Table 1: Baseline characteristics of the population.
Inter-observer reliability assessment
Intraclass correlation coefficients (ICC) with 95% confidence intervals for body composition parameters demonstrated excellent reproducibility: VATI (ICC = 0.967, 95% CI [0.932–0.984]); VATd (ICC = 0.931, 95% CI [0.862–0.967]); SATI (ICC = 1.000, 95% CI [1.000–1.000]); SATd (ICC = 0.995, 95% CI [0.990–0.998]); IMATI (ICC = 0.960, 95% CI [0.919–0.981]); IMATd (ICC = 0.885, 95% CI [0.775–0.944]); SMI (ICC = 0.949, 95% CI [0.897–0.975]); SMAd (ICC = 0.998, 95% CI [0.996–0.999]); RSFI (ICC = 0.968, 95% CI [0.936–0.985]); RSFd (ICC = 0.976, 95% CI [0.950–0.988]); PATI (ICC = 0.999, 95% CI [0.998–1.000]); PATd (ICC = 0.973, 95% CI [0.945–0.987]). All body composition parameters exhibited excellent inter-observer measurement reproducibility and reliability (ICC > 0.75). For details, see Table S2.
Risk factor analysis for early DKD
Univariate logistic regression analysis identified significant associations with early DKD for: age (OR = 1.03, 95% CI [1.01–1.05], P = 0.001), hypertension history (OR = 2.78, 95% CI [1.75–4.44], P < 0.001), CRP (OR = 1.02, 95% CI [1.01–1.03], P = 0.014), IMATI (OR = 1.13, 95% CI [1.03–1.23], P = 0.008), IMATd (OR = 0.95, 95% CI [0.92–0.99], P = 0.025), SMAd (OR = 0.97, 95% CI [0.94–0.99], P = 0.036), RSFI (OR = 1.65, 95% CI [1.23–2.21], P < 0.001), RSFd (OR = 0.85, 95% CI [0.80–0.89], P < 0.001), and PATI (OR = 1.05, 95% CI [1.02–1.08], P = 0.001).
Multivariate logistic regression analysis using stepwise selection identified four independent risk factors for early DKD: age (OR = 1.03, 95% CI [1.01–1.06], P = 0.044), CRP (OR = 1.02, 95% CI [1.01–1.04], P = 0.005), RSFI (OR = 0.50, 95% CI [0.30–0.85], P = 0.010), and RSFd (OR = 0.79, 95% CI [0.74–0.85], P < 0.001) (Table 2).
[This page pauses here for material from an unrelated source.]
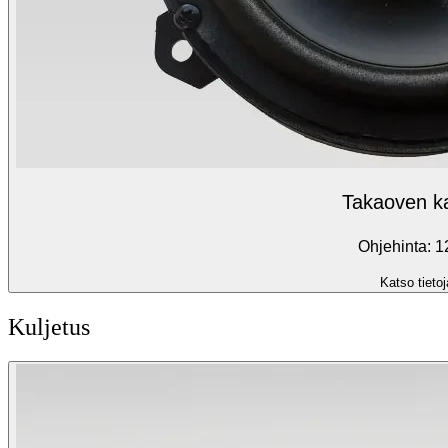
Takaoven ka
Ohjehinta: 1
Katso tietoj
Kuljetus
Table 2: Logistic regression analysis of early DKD in T2DM patients.
Subgroup analysis
Multivariate logistic regression subgroup analysis showed that RSFd had a consistent protective effect across all subgroups. Additionally, in male patients, age and PATI (OR = 1.06, P = 0.057) were independent risk factors; in females, hypertension (OR = 4.48, P = 0.010) and PATd (OR = 1.18, P < 0.001) were independent risk factors. In the hypertension stratification, the non-hypertensive group had only RSFd as a protective factor; in the hypertensive group, besides RSFd, age (OR = 1.06, P = 0.007) and PATd (OR = 1.14, P < 0.001) were risk factors. Age stratification showed that in patients aged ≥45 years, besides RSFd (OR = 0.72, P < 0.001), hypertension, age, PATI, and PATd were all risk factors (Fig. 3).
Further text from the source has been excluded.